UBS Analysts: Consumers Cautious About Spending on Soft Goods
According to recent research conducted by UBS U.S. Softline and Luxury Analyst Jay Sole, consumers are becoming more cautious about their spending habits. The study revealed that many individuals are considering scaling back their expenditures on items like clothing and accessories. Sole states that this widespread slowdown in spending will impact all softline companies and is observed across all demographic groups.
One of the key reasons behind this caution is the inflationary environment that consumers are currently facing. Additionally, factors such as student loan repayments are causing individuals to rethink their discretionary spending on apparel, footwear, and accessories. The implications of this cautious behavior are expected to create headwinds for stock prices in the softline industry.

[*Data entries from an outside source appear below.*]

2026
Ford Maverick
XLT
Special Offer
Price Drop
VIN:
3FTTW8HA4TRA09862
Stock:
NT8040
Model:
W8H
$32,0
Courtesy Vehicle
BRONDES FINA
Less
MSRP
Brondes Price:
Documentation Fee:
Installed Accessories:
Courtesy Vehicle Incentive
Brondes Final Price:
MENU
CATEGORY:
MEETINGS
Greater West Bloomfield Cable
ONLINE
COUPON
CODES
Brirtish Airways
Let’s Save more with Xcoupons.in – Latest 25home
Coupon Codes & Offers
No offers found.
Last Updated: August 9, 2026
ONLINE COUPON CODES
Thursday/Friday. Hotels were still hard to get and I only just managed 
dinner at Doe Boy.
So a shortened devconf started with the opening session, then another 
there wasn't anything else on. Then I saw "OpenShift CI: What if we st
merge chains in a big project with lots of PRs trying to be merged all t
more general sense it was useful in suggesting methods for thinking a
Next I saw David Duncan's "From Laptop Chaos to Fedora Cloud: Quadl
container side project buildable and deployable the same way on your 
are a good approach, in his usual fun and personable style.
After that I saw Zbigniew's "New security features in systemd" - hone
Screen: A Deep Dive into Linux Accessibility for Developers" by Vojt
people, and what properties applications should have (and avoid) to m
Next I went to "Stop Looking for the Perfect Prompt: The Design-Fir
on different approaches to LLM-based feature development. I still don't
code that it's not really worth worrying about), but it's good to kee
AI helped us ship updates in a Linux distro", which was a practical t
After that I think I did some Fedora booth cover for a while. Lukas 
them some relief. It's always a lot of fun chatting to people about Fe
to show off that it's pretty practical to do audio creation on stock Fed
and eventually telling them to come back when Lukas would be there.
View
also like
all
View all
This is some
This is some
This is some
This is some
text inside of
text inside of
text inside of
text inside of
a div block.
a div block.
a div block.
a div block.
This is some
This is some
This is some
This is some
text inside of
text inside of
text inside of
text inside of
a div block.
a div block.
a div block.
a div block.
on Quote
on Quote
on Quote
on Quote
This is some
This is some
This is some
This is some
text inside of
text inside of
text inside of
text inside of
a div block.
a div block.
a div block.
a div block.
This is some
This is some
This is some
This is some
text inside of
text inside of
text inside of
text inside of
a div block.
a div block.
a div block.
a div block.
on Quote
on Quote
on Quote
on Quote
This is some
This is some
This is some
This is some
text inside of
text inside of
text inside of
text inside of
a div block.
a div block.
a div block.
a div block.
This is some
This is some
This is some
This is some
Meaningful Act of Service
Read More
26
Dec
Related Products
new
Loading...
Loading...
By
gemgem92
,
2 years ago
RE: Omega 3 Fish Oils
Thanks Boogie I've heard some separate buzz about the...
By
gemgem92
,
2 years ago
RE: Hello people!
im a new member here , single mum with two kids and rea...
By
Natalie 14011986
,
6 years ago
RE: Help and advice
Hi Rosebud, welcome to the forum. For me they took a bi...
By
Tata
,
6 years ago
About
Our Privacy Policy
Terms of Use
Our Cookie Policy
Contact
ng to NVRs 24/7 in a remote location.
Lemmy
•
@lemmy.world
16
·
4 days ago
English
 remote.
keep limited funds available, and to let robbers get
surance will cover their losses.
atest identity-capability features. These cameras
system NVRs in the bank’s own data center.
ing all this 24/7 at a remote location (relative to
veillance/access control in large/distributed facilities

When discussing the specific companies that are likely to be most impacted, Sole mentions that it will affect the entire softline sector. This includes department stores, brands, off-price retailers, and mall-based retailers. The slowdown in spending is not limited to specific income groups but is seen across all income demographics. Given that clothing is a necessity for everyone, the impact will be felt by the industry as a whole.
In terms of the promotional activity, Sole believes that there will be an increase in promotions for two main reasons. Firstly, there is an excess amount of inventory due to lower-than-expected demand this year. This buildup of inventory will need to be cleared, leading to more discounts and promotions. Secondly, demand is projected to decrease even further, which will result in retailers needing to offer promotions in order to stimulate sales.
In Sole’s note, he highlights several companies with strong growth potential, such as Nike, On Holding, and Deckers. These companies have a go-it-alone strategy, which involves distributing their products directly to consumers through their own stores and websites, bypassing the traditional retail middleman. This approach allows these brands to increase profits and establish a more direct relationship with consumers.
Sole explains that companies like Nike have made significant investments in their direct-to-consumer business, enhancing their apps and online platforms to make the shopping experience more appealing for consumers. As the world reopened after the pandemic, there was a brief rebound in store traffic. However, during the recent back-to-school shopping season, online sales growth rates started to pick up again, indicating a shift back to online shopping. This trend aligns with the future direction of the industry, and it is one of the reasons UBS analysts are positive about companies that have embraced this go-it-alone strategy.
Overall, the research conducted by UBS reveals that consumer demand for soft goods is weakening, leading to a cautious approach to spending on clothing and accessories. This slowdown is expected to impact all softline companies, prompting retailers to offer more promotions and discounts to clear excess inventory. Companies with a strong direct-to-consumer strategy, like Nike, On Holding, and Deckers, are seen as well-positioned for success in the evolving retail landscape.